## INFORMATION SHOWN

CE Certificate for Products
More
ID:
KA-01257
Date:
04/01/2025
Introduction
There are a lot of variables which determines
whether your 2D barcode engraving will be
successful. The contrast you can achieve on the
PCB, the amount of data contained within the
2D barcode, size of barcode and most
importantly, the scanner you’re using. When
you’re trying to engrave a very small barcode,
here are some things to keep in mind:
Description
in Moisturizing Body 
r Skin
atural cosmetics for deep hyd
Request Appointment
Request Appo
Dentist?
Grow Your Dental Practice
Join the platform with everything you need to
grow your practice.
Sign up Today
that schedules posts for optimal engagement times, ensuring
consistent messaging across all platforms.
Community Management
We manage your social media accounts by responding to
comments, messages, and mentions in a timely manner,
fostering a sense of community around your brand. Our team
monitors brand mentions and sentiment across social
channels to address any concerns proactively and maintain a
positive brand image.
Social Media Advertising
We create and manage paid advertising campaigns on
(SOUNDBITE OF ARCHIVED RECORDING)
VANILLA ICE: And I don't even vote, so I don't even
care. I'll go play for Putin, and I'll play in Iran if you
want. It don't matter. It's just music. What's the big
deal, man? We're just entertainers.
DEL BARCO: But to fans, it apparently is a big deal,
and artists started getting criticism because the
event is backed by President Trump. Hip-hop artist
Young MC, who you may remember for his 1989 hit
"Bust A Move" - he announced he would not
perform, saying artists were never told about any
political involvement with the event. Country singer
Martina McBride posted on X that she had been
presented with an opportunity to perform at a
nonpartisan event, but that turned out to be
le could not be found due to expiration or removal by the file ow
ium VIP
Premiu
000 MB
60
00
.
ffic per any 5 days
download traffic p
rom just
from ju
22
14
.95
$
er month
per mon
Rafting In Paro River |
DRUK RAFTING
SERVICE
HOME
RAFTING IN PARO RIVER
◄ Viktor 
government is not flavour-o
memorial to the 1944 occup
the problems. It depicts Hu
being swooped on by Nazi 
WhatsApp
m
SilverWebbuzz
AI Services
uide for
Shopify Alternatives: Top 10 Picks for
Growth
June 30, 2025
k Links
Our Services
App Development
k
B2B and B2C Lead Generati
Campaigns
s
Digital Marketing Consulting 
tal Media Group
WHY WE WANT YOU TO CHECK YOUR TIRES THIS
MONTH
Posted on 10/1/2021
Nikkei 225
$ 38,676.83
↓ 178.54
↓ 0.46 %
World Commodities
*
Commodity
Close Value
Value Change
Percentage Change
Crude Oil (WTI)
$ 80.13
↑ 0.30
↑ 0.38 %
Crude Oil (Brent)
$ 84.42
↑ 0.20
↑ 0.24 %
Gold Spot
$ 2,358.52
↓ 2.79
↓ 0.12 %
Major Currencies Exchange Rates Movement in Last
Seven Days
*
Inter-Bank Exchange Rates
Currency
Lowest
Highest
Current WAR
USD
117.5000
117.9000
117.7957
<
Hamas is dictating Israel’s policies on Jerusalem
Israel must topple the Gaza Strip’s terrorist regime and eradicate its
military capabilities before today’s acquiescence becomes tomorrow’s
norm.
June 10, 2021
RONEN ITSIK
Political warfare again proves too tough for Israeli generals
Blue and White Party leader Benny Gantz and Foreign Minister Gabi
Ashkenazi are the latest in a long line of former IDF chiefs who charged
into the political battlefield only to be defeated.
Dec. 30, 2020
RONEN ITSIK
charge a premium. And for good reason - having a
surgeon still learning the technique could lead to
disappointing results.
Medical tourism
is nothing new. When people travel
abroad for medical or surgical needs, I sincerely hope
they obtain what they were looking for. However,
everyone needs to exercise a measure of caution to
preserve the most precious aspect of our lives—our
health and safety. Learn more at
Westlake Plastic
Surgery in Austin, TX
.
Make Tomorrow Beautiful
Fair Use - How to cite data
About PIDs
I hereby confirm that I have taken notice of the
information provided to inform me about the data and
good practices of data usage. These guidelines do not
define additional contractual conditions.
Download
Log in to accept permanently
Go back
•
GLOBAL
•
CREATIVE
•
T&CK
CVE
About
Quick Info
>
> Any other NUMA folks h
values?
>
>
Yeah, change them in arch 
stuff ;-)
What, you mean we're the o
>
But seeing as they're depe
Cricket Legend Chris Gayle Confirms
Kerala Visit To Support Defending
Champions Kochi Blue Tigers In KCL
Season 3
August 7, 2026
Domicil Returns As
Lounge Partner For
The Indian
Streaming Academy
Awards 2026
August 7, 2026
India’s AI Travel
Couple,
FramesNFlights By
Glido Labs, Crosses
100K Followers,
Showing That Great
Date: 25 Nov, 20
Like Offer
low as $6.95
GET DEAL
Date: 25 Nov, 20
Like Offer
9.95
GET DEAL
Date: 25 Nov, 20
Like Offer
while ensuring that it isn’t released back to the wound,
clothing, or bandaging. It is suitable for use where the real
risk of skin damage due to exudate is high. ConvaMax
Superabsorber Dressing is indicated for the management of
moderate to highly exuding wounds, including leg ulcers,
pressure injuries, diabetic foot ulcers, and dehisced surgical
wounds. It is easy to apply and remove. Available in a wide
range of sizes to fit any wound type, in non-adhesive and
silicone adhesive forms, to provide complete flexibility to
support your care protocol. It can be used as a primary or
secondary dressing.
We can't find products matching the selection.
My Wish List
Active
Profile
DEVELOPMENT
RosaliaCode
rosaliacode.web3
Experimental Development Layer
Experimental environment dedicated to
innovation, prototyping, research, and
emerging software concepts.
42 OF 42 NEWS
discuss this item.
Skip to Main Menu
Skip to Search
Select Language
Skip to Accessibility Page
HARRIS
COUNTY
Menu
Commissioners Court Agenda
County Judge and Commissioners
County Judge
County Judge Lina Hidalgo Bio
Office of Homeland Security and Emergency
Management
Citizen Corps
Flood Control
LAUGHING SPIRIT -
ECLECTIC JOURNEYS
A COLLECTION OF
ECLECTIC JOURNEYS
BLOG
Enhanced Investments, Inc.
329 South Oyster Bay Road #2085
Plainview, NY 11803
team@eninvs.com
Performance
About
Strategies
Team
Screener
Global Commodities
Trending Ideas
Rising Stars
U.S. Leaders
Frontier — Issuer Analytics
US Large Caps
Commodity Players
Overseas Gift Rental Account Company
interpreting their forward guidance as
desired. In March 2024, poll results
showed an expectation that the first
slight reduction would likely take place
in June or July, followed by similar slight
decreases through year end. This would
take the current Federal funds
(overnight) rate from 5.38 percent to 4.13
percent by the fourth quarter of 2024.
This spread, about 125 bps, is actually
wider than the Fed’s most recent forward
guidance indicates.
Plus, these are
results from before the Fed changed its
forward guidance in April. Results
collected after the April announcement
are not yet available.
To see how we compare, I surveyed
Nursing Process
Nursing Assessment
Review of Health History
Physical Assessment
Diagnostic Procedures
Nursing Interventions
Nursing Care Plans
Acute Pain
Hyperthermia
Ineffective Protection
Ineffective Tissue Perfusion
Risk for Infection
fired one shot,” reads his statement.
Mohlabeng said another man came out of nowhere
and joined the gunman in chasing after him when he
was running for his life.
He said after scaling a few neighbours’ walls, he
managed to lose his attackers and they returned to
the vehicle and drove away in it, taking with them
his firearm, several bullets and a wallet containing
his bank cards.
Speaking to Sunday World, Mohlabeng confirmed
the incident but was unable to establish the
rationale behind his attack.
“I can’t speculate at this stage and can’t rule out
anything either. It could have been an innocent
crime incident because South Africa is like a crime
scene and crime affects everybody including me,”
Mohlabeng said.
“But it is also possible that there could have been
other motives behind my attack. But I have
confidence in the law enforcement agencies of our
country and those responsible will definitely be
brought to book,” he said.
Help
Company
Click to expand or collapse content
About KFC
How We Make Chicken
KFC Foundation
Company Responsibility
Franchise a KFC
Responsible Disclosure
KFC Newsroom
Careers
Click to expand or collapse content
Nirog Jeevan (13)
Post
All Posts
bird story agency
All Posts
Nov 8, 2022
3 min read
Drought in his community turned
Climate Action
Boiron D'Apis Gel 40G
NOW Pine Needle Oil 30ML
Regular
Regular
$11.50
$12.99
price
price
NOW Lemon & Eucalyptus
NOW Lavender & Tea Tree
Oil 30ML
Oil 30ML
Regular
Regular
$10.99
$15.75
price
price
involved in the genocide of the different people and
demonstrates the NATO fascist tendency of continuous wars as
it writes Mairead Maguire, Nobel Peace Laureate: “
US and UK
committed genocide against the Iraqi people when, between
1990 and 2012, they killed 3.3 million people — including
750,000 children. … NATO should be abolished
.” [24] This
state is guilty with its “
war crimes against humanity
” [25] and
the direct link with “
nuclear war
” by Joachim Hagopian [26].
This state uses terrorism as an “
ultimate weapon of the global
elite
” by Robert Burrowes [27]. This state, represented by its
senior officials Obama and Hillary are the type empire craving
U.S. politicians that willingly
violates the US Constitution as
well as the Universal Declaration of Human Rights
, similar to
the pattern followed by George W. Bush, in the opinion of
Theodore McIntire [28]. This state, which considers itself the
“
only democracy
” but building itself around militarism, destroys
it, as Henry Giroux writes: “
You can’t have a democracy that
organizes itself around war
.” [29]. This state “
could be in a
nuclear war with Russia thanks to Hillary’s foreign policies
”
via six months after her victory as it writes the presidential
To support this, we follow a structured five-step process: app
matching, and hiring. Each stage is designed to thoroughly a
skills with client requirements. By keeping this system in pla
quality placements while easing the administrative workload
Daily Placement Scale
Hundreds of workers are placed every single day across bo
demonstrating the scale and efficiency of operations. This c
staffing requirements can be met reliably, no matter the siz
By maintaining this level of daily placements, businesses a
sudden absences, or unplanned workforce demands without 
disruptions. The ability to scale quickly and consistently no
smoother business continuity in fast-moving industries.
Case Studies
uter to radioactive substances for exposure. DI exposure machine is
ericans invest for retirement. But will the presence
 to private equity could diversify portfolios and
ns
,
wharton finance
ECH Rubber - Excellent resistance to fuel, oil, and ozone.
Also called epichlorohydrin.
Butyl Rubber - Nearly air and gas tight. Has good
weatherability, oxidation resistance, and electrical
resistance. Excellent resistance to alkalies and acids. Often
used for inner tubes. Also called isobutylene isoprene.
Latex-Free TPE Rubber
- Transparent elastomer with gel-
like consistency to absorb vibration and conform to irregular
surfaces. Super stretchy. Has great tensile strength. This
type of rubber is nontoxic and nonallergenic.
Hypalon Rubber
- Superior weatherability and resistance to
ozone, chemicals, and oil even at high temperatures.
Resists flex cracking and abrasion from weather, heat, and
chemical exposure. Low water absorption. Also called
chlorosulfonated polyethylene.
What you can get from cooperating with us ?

## WORK REQUIRED
Find where the line with "senior officials Obama" sits in the material above, then copy exactly from it through the line with "Also called epichlorohydrin.". Add no other line.

## RESULT
senior officials Obama and Hillary are the type empire craving
U.S. politicians that willingly
violates the US Constitution as
well as the Universal Declaration of Human Rights
, similar to
the pattern followed by George W. Bush, in the opinion of
Theodore McIntire [28]. This state, which considers itself the
“
only democracy
” but building itself around militarism, destroys
it, as Henry Giroux writes: “
You can’t have a democracy that
organizes itself around war
.” [29]. This state “
could be in a
nuclear war with Russia thanks to Hillary’s foreign policies
”
via six months after her victory as it writes the presidential
To support this, we follow a structured five-step process: app
matching, and hiring. Each stage is designed to thoroughly a
skills with client requirements. By keeping this system in pla
quality placements while easing the administrative workload
Daily Placement Scale
Hundreds of workers are placed every single day across bo
demonstrating the scale and efficiency of operations. This c
staffing requirements can be met reliably, no matter the siz
By maintaining this level of daily placements, businesses a
sudden absences, or unplanned workforce demands without 
disruptions. The ability to scale quickly and consistently no
smoother business continuity in fast-moving industries.
Case Studies
uter to radioactive substances for exposure. DI exposure machine is
ericans invest for retirement. But will the presence
 to private equity could diversify portfolios and
ns
,
wharton finance
ECH Rubber - Excellent resistance to fuel, oil, and ozone.
Also called epichlorohydrin.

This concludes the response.